I would like to divide this into a couple of parts.
One, how will we make the farming part of it financially sustainable or self-sustaining? We're trying to raise a little over $1 million to build a farm. We're going to start with 5,000 birds and scale it up to about 30,000. It costs us about $120,000 to provide pullets and feed for a year for those birds, so the initial part deals with fundraising. However, there is a large-scale commercial egg production company in Swaziland. Obviously, orphans don't have money to buy food so that creates a different short term, but that company has offered to help. In fact, they're currently donating eggs to the project while we gear up the farm.
They have a small I guess expatriate population that is looking for different types of eggs—free-run, free-range—and they will pay more. They're looking to partner with us in the project, and they will pay a premium for those eggs. We are also even looking in the longer term at an idea about creating a Project Canaan egg brand that we can sell at a premium. There is some long-term thinking on how we can create ongoing financial stability.
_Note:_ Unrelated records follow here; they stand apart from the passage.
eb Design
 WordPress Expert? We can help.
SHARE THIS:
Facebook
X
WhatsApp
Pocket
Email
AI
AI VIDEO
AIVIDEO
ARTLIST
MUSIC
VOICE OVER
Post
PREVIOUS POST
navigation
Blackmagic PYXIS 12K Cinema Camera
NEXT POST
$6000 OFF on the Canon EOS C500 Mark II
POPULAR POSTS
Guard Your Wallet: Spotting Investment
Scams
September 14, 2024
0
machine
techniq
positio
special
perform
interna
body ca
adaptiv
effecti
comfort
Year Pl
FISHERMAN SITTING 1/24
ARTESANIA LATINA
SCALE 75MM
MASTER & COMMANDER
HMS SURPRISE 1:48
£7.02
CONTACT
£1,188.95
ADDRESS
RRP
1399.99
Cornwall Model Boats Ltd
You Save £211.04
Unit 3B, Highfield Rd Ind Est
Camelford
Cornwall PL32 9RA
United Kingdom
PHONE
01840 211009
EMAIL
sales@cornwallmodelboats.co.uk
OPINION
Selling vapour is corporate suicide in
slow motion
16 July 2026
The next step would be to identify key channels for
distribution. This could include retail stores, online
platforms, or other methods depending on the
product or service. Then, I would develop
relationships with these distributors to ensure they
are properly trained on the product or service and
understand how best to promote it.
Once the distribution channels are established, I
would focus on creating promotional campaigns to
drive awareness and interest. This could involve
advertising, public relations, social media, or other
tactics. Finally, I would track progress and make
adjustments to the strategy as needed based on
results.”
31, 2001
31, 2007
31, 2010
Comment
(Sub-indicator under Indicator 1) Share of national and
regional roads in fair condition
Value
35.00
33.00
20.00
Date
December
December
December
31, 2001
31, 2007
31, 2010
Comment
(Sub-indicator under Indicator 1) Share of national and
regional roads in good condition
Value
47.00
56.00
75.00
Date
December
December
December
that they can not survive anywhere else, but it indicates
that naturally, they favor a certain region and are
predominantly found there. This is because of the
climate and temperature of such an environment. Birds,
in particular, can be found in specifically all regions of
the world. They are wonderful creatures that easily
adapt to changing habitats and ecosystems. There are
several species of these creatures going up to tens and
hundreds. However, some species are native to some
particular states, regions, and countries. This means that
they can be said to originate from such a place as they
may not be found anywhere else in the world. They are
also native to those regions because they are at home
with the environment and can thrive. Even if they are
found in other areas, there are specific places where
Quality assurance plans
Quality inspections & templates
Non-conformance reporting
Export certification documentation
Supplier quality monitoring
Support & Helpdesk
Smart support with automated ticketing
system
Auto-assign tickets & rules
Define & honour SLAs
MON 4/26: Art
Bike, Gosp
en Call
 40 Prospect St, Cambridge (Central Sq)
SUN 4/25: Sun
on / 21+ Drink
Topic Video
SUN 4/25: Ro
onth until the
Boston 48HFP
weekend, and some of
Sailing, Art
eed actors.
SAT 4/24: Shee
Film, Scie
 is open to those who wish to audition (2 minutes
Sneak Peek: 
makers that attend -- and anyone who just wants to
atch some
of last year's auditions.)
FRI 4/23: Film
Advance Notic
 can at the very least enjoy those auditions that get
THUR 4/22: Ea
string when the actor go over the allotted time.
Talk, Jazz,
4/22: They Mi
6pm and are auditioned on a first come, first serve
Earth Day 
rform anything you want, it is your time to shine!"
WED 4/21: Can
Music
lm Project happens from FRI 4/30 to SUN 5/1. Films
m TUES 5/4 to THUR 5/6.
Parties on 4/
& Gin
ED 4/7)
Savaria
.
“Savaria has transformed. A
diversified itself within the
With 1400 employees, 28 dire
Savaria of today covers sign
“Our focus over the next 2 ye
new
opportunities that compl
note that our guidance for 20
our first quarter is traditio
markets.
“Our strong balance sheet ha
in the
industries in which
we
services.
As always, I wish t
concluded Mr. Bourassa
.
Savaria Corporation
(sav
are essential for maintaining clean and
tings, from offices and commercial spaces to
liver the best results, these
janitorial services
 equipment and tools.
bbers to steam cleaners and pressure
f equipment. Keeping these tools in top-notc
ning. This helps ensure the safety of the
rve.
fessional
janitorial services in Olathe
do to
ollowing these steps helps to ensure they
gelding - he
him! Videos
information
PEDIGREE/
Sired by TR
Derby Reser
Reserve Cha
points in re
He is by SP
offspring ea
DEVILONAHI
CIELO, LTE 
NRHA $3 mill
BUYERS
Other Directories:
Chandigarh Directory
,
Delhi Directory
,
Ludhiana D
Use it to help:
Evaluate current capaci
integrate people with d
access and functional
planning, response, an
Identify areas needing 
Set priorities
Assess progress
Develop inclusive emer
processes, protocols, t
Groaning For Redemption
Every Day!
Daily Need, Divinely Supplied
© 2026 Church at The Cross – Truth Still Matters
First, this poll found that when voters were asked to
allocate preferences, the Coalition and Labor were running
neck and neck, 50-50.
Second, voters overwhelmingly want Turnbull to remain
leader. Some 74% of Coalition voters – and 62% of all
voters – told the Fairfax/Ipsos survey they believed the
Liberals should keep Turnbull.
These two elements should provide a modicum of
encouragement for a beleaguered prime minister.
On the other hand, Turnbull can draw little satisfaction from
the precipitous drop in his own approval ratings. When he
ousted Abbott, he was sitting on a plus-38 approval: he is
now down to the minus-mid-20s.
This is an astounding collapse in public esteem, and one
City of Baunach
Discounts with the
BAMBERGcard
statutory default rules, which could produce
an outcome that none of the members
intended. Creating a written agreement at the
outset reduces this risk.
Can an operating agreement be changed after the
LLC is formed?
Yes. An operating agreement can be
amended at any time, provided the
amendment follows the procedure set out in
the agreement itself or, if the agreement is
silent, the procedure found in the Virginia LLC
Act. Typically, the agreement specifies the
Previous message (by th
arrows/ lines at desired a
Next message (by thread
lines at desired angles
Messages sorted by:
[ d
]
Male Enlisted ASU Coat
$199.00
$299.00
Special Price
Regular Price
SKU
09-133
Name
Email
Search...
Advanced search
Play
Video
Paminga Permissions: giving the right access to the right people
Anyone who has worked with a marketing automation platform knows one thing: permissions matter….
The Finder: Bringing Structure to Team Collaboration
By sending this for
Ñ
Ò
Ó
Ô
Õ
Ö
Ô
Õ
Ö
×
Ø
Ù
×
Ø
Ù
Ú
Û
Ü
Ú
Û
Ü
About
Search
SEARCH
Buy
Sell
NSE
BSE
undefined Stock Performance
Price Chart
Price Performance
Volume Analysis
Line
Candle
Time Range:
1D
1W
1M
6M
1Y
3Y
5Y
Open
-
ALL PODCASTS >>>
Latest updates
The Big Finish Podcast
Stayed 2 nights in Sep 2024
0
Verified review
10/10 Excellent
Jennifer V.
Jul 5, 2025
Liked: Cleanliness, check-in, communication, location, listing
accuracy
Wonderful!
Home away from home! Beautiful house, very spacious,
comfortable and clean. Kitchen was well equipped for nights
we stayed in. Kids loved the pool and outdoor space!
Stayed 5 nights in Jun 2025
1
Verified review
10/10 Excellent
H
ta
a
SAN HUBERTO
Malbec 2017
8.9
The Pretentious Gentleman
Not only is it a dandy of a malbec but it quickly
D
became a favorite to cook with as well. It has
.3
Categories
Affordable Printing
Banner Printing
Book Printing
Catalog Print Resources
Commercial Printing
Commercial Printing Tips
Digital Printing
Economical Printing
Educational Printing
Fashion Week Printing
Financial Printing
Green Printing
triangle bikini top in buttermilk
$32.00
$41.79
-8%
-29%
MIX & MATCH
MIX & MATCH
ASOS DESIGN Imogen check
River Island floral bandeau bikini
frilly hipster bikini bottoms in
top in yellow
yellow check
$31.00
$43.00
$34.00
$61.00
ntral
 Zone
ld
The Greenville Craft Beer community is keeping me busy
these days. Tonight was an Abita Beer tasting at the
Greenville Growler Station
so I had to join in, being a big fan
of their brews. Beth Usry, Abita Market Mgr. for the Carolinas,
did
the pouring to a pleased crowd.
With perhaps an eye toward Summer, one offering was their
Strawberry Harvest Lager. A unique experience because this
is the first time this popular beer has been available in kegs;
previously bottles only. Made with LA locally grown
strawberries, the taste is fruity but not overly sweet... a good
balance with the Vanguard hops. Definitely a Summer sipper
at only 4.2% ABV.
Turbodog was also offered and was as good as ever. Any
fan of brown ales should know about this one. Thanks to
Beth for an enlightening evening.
The other part that's really important is the human sustainability part. Ian and Janine do not adopt these children out. They're going to educate them and raise them. They will have them right through until they are adults. Part of that process, both for the children and for the farm workers, is to learn. If you contemplate the impact of the adults dying off, you can see that the skills of how to produce food or how to do carpentry or electrical work are all being lost, so there's a significant human education and vocational training that's part of this for the children, ultimately, and for all of the farm workers.
The impact of what they're doing at Project Canaan is rippling way beyond what the obvious benefits would be of the farm and the orphanage. We were sitting out late one evening—before the snake story arrived, which we'll tell you at some point—and we could see all these lights going on in the dark. Janine and Ian said that was something they're most proud of because they never used to see lights. There were a few cook fires, but no one had electricity. The whole standard of living is coming up. There's the financial and human sustainability on this project.
For the IEF, as we identify opportunities to tie in, every one of our projects is helping somebody do a better job of the business they have, helping somebody start a business, or helping somebody who is an entrepreneur. If I use the Hollard Foundation example—which is not a project we're doing yet, as it's at the conceptual phase—it's about matching training and expertise with a much larger vision for a bigger business.
For us, we inherently get I think that the sustainability question is imperative and that you have to work with the local people for it to be achieved. Whatever your project is, it has to fit with the circumstances on the ground, if you will, and you have to be adaptable to change.